04 February 2004

Can you spare a trillion?

News item: President Bush submits $2.4 billion budget to Congress which calls for a deficit of almost half a trillion dollars.

As just a number, deficits are overrated.  The true measure of a deficit is how it compares to the Gross Domestic Product.  Usually a deficit is targeted to be no more than 3-5% of the country's GDP.  But if you spend some time researching it, no one can tell you what the deficit is anyway.  Every group has their own way of calculating it.  Today, a democrat will tell you that the deficit is huge and out of control, while a republican will say that it is not a big deal.  The opinions were reversed when there was supposed surplus during the late Clinton years.

Here's all that matters to me: the president was "elected" on the premise that he would cut everyone's taxes, which he has.  But he's nuts on spending.  Basic economics tells you that if you take in less revenue yet spend more, you're going to be in trouble.  To assume all the money saved on lower taxes will go back into the public sector is ridiculous.  People have to pay their bills first.

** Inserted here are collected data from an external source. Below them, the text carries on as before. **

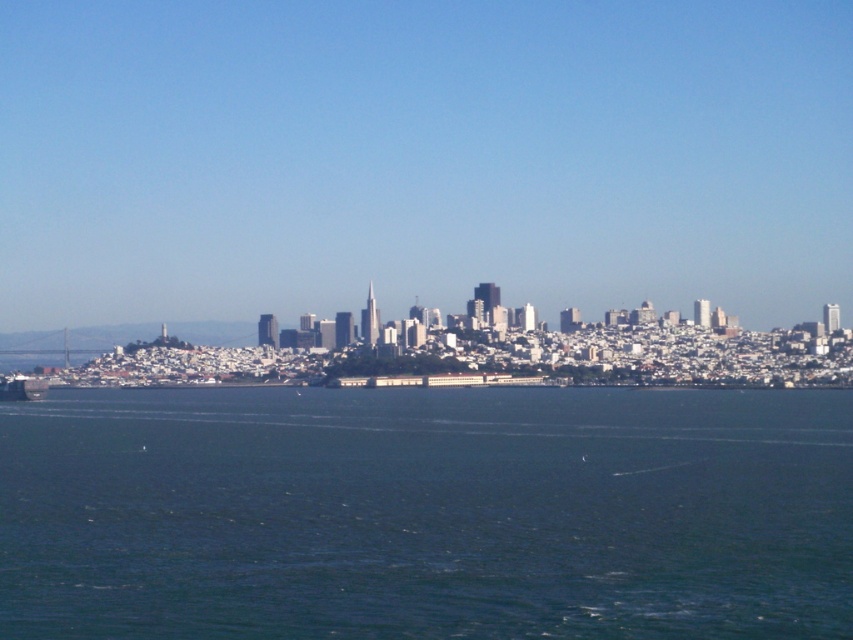 Question: Among these points, which one is farthest from the camera?

Choices:
 (A) (25, 392)
 (B) (67, 412)

Answer: (A)

Question: Which of the following is the farthest from the observer?

Choices:
 (A) (9, 397)
 (B) (627, 406)

Answer: (A)

Question: Among these points, which one is nearest to the camera?

Choices:
 (A) pos(471,440)
 (B) pos(39,387)

Answer: (A)

Question: Does blue liquid water at center have a lesser width compared to metallic gray ship at lower left?

Choices:
 (A) yes
 (B) no

Answer: (B)

Question: Can you confirm if blue liquid water at center is positioned above metallic gray ship at lower left?

Choices:
 (A) yes
 (B) no

Answer: (B)

Question: Is blue liquid water at center smaller than metallic gray ship at lower left?

Choices:
 (A) no
 (B) yes

Answer: (A) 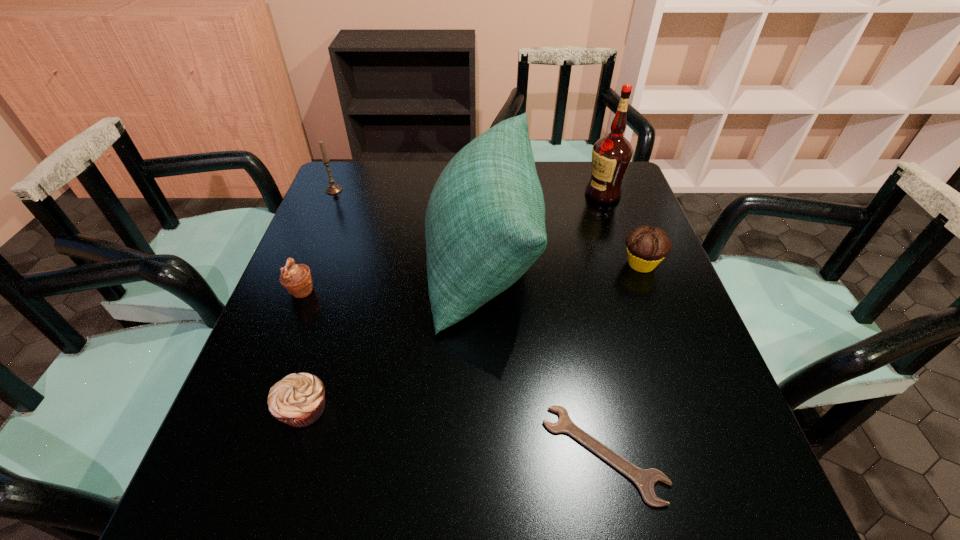 Where is `vacant space at the far edge of the desktop`? This screenshot has height=540, width=960. vacant space at the far edge of the desktop is located at coordinates (433, 168).

The width and height of the screenshot is (960, 540). In order to click on vacant space at the left edge of the desktop in this screenshot , I will do `click(329, 242)`.

You are a GUI agent. You are given a task and a screenshot of the screen. Output one action in this format:
    pyautogui.click(x=<x>, y=<y>)
    Task: Click on the vacant region at the right edge of the desktop
    
    Given the screenshot: What is the action you would take?
    point(610,276)

The image size is (960, 540). What are the coordinates of `free location at the far left corner of the desktop` in the screenshot? It's located at (383, 167).

In the image, there is a desktop. At what (x,y) coordinates should I click in order to perform the action: click on vacant space at the near left corner. Please return your answer as a coordinate pair (x, y). The image size is (960, 540). Looking at the image, I should click on (259, 495).

The image size is (960, 540). In order to click on blank space at the near right corner of the desktop in this screenshot , I will do `click(690, 519)`.

Where is `empty space that is in between the farthest muffin and the wrench`? empty space that is in between the farthest muffin and the wrench is located at coordinates (622, 359).

Where is `free space between the third tallest object and the shortest object`? free space between the third tallest object and the shortest object is located at coordinates (468, 322).

At what (x,y) coordinates should I click in order to perform the action: click on free space between the second farthest muffin and the candle. Please return your answer as a coordinate pair (x, y). The height and width of the screenshot is (540, 960). Looking at the image, I should click on (318, 240).

You are a GUI agent. You are given a task and a screenshot of the screen. Output one action in this format:
    pyautogui.click(x=<x>, y=<y>)
    Task: Click on the vacant space that is in between the rightmost muffin and the second tallest object
    The image size is (960, 540).
    Given the screenshot: What is the action you would take?
    pyautogui.click(x=563, y=261)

This president lost me economically when he insisted on going forward with his tax cuts while telling us that we were in a war time economy.  I would have been eternally impressed with him had he stood up before the nation and said "this is war, war calls for sacrifices, and I ask that you understand that I am taking your tax cut and putting it towards the war effort instead."

But that would never happen, of course.  The cost of a deficit is much less than the cost of lost votes.